Start of RECORDS SHOWN
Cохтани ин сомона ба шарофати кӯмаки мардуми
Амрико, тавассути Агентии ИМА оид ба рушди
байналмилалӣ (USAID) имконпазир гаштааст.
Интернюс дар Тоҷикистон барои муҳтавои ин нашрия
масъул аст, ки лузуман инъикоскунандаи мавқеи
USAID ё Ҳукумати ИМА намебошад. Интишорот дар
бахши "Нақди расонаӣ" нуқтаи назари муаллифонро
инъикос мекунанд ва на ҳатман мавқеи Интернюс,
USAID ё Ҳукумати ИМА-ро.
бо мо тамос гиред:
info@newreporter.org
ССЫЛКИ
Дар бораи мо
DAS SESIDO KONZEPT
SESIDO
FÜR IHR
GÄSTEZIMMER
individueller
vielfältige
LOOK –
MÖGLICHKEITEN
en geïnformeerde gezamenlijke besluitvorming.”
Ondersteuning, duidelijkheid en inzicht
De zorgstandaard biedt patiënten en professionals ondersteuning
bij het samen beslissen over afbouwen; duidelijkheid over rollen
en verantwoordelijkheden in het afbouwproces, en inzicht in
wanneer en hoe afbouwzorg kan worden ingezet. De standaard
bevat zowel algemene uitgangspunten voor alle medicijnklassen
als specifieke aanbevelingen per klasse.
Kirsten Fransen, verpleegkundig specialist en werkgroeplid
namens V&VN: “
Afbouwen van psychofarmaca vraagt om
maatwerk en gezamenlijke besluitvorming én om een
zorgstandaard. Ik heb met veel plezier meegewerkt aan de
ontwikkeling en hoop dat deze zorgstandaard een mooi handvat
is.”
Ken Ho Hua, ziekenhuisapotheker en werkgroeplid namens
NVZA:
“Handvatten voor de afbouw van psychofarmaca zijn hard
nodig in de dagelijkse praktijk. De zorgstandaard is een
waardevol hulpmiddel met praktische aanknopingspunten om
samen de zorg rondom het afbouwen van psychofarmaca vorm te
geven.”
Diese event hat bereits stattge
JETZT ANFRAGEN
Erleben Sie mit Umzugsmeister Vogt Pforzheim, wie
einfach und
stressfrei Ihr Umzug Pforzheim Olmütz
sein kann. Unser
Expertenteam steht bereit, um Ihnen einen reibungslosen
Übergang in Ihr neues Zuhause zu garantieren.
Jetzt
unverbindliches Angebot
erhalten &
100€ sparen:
End of RECORDS SHOWN
Every record above needs to be copied exactly.

**COMPLETED TASK:**
Cохтани ин сомона ба шарофати кӯмаки мардуми
Амрико, тавассути Агентии ИМА оид ба рушди
байналмилалӣ (USAID) имконпазир гаштааст.
Интернюс дар Тоҷикистон барои муҳтавои ин нашрия
масъул аст, ки лузуман инъикоскунандаи мавқеи
USAID ё Ҳукумати ИМА намебошад. Интишорот дар
бахши "Нақди расонаӣ" нуқтаи назари муаллифонро
инъикос мекунанд ва на ҳатман мавқеи Интернюс,
USAID ё Ҳукумати ИМА-ро.
бо мо тамос гиред:
info@newreporter.org
ССЫЛКИ
Дар бораи мо
DAS SESIDO KONZEPT
SESIDO
FÜR IHR
GÄSTEZIMMER
individueller
vielfältige
LOOK –
MÖGLICHKEITEN
en geïnformeerde gezamenlijke besluitvorming.”
Ondersteuning, duidelijkheid en inzicht
De zorgstandaard biedt patiënten en professionals ondersteuning
bij het samen beslissen over afbouwen; duidelijkheid over rollen
en verantwoordelijkheden in het afbouwproces, en inzicht in
wanneer en hoe afbouwzorg kan worden ingezet. De standaard
bevat zowel algemene uitgangspunten voor alle medicijnklassen
als specifieke aanbevelingen per klasse.
Kirsten Fransen, verpleegkundig specialist en werkgroeplid
namens V&VN: “
Afbouwen van psychofarmaca vraagt om
maatwerk en gezamenlijke besluitvorming én om een
zorgstandaard. Ik heb met veel plezier meegewerkt aan de
ontwikkeling en hoop dat deze zorgstandaard een mooi handvat
is.”
Ken Ho Hua, ziekenhuisapotheker en werkgroeplid namens
NVZA:
“Handvatten voor de afbouw van psychofarmaca zijn hard
nodig in de dagelijkse praktijk. De zorgstandaard is een
waardevol hulpmiddel met praktische aanknopingspunten om
samen de zorg rondom het afbouwen van psychofarmaca vorm te
geven.”
Diese event hat bereits stattge
JETZT ANFRAGEN
Erleben Sie mit Umzugsmeister Vogt Pforzheim, wie
einfach und
stressfrei Ihr Umzug Pforzheim Olmütz
sein kann. Unser
Expertenteam steht bereit, um Ihnen einen reibungslosen
Übergang in Ihr neues Zuhause zu garantieren.
Jetzt
unverbindliches Angebot
erhalten &
100€ sparen:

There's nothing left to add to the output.